Hodeidah and the neighboring provinces account for 40% of the 400,000 children in the country who suffer from severe acute malnutrition, UNICEF says. Aid agency Mercy Corps told CNN that acute malnutrition around Hodeidah has doubled in just the last month. Some areas around the city have seen a five-fold increase in their population.
Still, more than a quarter of a million civilians remain in Hodeidah, and hundreds have been killed since September when heavy fighting resumed. Besides the coalition's airstrikes, aid agencies say that mortar and rocket fire from both sides is exacting a heavy toll.
Frederic Bertrand, head of the Yemen mission of Doctors Without Borders, said Wednesday that attacking forces had "moved quickly around the city" in recent days, and it is almost entirely cut off. The Houthis have blocked off roads with shipping containers and cement blocks.
Hodeidah is not just any city -- more than 80% of the humanitarian aid desperately needed in Yemen arrives there. The International Committee of the Red Cross says simply: "Yemen's survival depends on this city."
Now it may become the next Mosul, the next Raqqa.
An end to the fighting
Only one thing can save Hodeidah, and Yemen: an immediate ceasefire followed by internationally sponsored negotiations, and the free movement of relief supplies.
There are the first tentative steps toward this: US Defense Secretary Jim Mattis said last week negotiations for a truce should begin within a month. And Secretary Pompeo said that Houthi missile attacks on Saudi soil must stop and "coalition airstrikes must cease in all populated areas in Yemen" -- his strongest statement yet.
The UK, another major supplier of arms to the Saudis, echoed the US message.
The indefatigable UN envoy on Yemen, Martin Griffiths, arranged talks in Switzerland in September, but the Houthi delegation refused to travel, citing security concerns. Another effort is planned for Sweden later this month. The coalition's attack on Hodeidah may be an attempt to take as much ground as possible before negotiations begin.

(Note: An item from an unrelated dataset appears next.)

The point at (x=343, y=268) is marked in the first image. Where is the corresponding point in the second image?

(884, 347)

Mercy Corps' Yemen director, Abdikadir Mohamud, says the glimmer of hope offered by recent ceasefire calls is beginning to fade. "Why wait a month for a ceasefire?" he asks.
The Khashoggi effect
The savage irony in all this is that the murder of one man, Jamal Khashoggi, may be prodding Saudi Arabia toward a new approach in Yemen, where 10,000 have been killed (besides the far greater number who have died of hunger.)
The close relations between the Trump Administration and Crown Prince Mohammed bin Salman have cooled since Khashoggi's killing by Saudi operatives close to the Crown Prince. Sources say there are efforts to surround "MbS" with more seasoned advisers. The return of the King's brother, Prince Ahmed bin Abdulaziz, who had been critical of the Yemen campaign while overseas, may also herald a change of policy, according to one diplomatic source.
Ali Shihabi of the Arabia Foundation, a Washington institute close to the Saudi court, says the incompetent execution of the campaign "has exacerbated Yemen's humanitarian crisis and provoked worldwide condemnation."
"The Saudi government will have to prioritize ending this war one way or another," Shihabi says.
But for every day the conflict goes on, many thousands of Yemeni parents watch helplessly as their children waste away. According to the United Nations, one dies every 10 minutes.